La mise à disposition de l’eau nécessaire à la vie des collectivités est obligatoire : En cas de besoin , le préfet peut réquisitionner les sociétés compétentes pour cela, les « capteurs d’eau » sont tenus de vendre de l’eau aux communes ( c’est une obligation légale ). L’interconnexion est rendue obligatoire entre les différents réseaux : des solutions existent donc en cas de pb grave sur l’un d’entre eux. Les maires ou présidents de collectivité intercommunale gardent la responsabilité juridique de l’accès à l’eau potable, ils restent ceux qui décident de l’intervention de tel ou tel acteur sur les sources d’eau ( nappes, rivières, etc.)
Les réseaux et infrastructures ont des durées de vie différentes. En moyenne, les réseaux ont une durée de vie maximale de 100ans : il est à noter que le provisionnement pour remplacement est rarement suffisant dans le cas d’une DSP ( Dans le cas de la CALL, il est de 0,14%, ce qui nécessiterait plus de 700 ans pour financer le remplacement des réseaux. Et cependant ,selon les contrats en cours, l’argent provisionné n’est pas entièrement utilisé : par exemple ,ceci représente dans l’expertise menée par le cabinet G2C environnement près de 1 Million d’euros pour la période 2006-2009, somme qui a été conservée par le délégataire actuel Véolia. )

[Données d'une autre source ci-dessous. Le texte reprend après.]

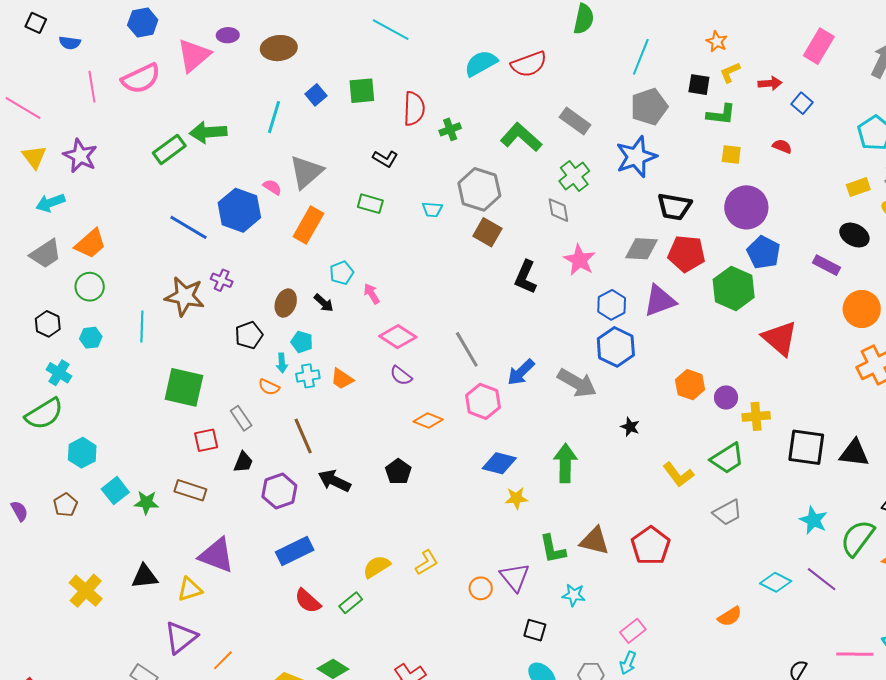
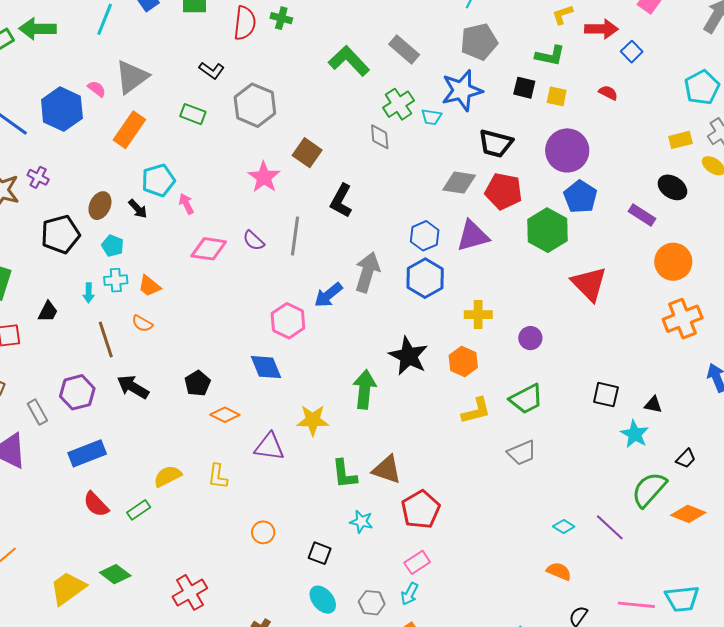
red arrow: (770, 83) -> (601, 29), size x1.4
black square: (699, 85) -> (524, 88), moved
green cross: (450, 129) -> (281, 18), moved, turned 30
gray hexagon: (479, 189) -> (255, 105), moved
cyan trapezoid: (432, 209) -> (432, 117), moved
pink star: (580, 260) -> (264, 177), moved
cyan pentagon: (342, 273) -> (158, 180), size x1.4
black pentagon: (249, 335) -> (60, 234), size x1.4
pink diamond: (398, 337) -> (209, 249), turned -30
gray line: (467, 349) -> (295, 236), moved, turned 33
cyan arrow: (282, 363) -> (89, 293), moved
purple semicircle: (401, 376) -> (254, 241), moved
gray arrow: (577, 383) -> (367, 272), moved, turned -108
orange hexagon: (690, 385) -> (463, 362), moved
orange semicircle: (269, 387) -> (142, 324), moved
yellow cross: (756, 416) -> (478, 315), moved
gray rectangle: (241, 418) -> (37, 412), moved
orange diamond: (428, 421) -> (225, 415), moved
black star: (630, 427) -> (408, 356), moved, size x2.0
black square: (806, 447) -> (606, 395), size x0.7
black triangle: (854, 453) -> (653, 405), size x0.6
black trapezoid: (243, 462) -> (48, 312), moved
blue diamond: (499, 463) -> (266, 367), moved, turned 48
yellow L-shape: (678, 475) -> (476, 411), turned -72
yellow star: (516, 498) -> (313, 420), size x1.4
cyan star: (813, 520) -> (635, 434), moved
red pentagon: (651, 546) -> (421, 509), moved
yellow L-shape: (427, 563) -> (218, 476), turned 124
purple triangle: (515, 577) -> (269, 447), moved, turned -48
cyan diamond: (776, 582) -> (564, 527), size x0.7
orange circle: (481, 588) -> (263, 532), moved
orange semicircle: (730, 616) -> (559, 571), moved, turned -130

La spécificité liée à la nature des sols, des bassins, des réseaux n’est en rien un obstacle insurmontable pour un retour en régie. Le recours à des spécialistes hydrogéologues indépendants peut faciliter la connaissance et l’anticipation des difficultés.

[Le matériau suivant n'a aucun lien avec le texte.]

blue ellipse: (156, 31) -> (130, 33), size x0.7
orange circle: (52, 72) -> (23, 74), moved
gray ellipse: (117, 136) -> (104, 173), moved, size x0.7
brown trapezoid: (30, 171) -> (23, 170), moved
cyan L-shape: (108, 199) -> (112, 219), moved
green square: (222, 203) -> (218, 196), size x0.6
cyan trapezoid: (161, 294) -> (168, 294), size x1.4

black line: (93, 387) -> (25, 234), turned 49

Le choix d’une gestion en régie a des incidences d’ordre environnemental, social, démocratique… Cette gestion permet une approche transversale de diverses problématiques, elle rend davantage possible de faire du « préventif ». En régie , le contrôle est plus aisé qu’en DSP où il y a « naturellement »décharge de responsabilité vers le délégataire qui s’intéresse au court terme ( le temps de la délégation ) ainsi qu’au chiffre d’affaire et à sa marge, et donc se situe dans « du curatif qui rapporte ».
La fin d’un contrat est une opportunité juridique pour changer de régime mais l’anticipation est également possible ( cf la décision de la communauté de pays de Montbéliard ).
Le fonctionnement en régie peut faciliter la mise en place d’une gratuité pour les premiers litres d’eau journaliers ( besoin essentiel à la vie ) d’une tarification plus forte pour des besoins de luxe ( arrosage automatique de pelouses, de terrain de golf, eau des piscines, etc. ), d’une tarification différente et de traitements différents pour les besoins d’eau potable ( cuisine, boisson ) et pour des besoins autres ( WC, nettoyage, etc. ), d’une tarification spécifique aux utilisations industrielles.
Lors de la matinée de formation du 22 septembre à la CALL, nous étions entre trente et quarante personnes parmi lesquelles plus de vingt élus délégués à la CALL représentant les divers groupes politiques.
De nombreuses collectivités de la CALL étaient représentées, soit par leur maire, soit par des adjoints ou conseillers municipaux. On peut notamment citer les villes de Ablain-St-Nazaire, Angres, Avion, Billy-Montigny, Grenay, Harnes, Liévin, Loos-en Gohelle, Méricourt, Sallaumines, Servins, Souchez.
La réunion était présidée par M. Christian Champiré Vice-président responsable de la commission eau et environnement.
Parmi les élus présents : M.BrunoTroni, président du groupe communistes et républicains, M. Patrice Delaleu, président du groupe PS et Verts, M. Jean-Marie Alexandre, président du troisième groupe , était représenté par un élu de sa ville M. Dominique Robillart, en charge de la protection des captages
M. Michel Rivière, directeur général des services techniques à la CALL, a également assisté aux travaux.